(Bloomberg) -- Companies that forked out millions on Olympic sponsorships say the Paris Games are delivering the branding boost they were counting on, a relief after the pandemic-disrupted Tokyo Games.
“We didn’t have much that we could engage with and be supportive of in Tokyo, which was disappointing,” said Dave Stephenson, Airbnb Inc.’s chief business officer. In Paris, the company has been able to showcase its offerings, he said.

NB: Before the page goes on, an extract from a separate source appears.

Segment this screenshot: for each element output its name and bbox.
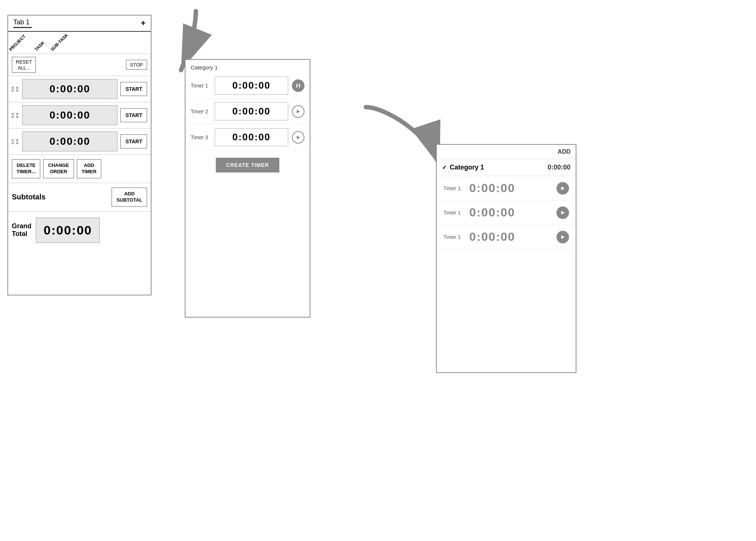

Some 11.3 million people will have visited the French capital by Sunday night’s closing ceremony, including 1.5 million from overseas, according to projections from the city’s tourism board. Viewership on television and via streaming has surged to multiples of Tokyo’s audiences, according to Comcast Corp.’s NBCUniversal, the broadcaster of the Games in the US, and Warner Bros. Discovery Inc., which owns Europe-wide TV rights. That’s good news for key sponsors, who get preferred advertising slots.
The influx of spectators to Paris makes the Olympics the largest single hosting event in Airbnb’s history. The online booking platform signed a deal in 2019 — reportedly worth $500 million — to become a worldwide sponsor for the summer and winter Olympics from Tokyo 2020 through Los Angeles 2028.
Some 430,000 Airbnb guests — and counting — have stayed in the Paris area during the Olympics, an outcome that was “better than we ever imagined,” said Brian Chesky, chief executive officer of the San Francisco-based company.
While some question whether sponsorships make an impact on the bottom line, there is value in being part of the Games, said Rob DiGisi, a sports management lecturer at the University of Pennsylvania’s Wharton School. “The eyes of the world are on you,” he said.
Aside from greater brand visibility and an association with one of the world’s premier sporting events, the Olympics also provide sponsors hospitality and relationship-building opportunities, DiGisi said — benefits that are difficult to quantify.
Delta Air Lines Inc. signed a deal worth a reported $400 million to become the official airline for the US Olympic and Paralympic Committee from 2021 through 2028, unseating United Airlines Holdings Inc. in the wake of the Tokyo Games.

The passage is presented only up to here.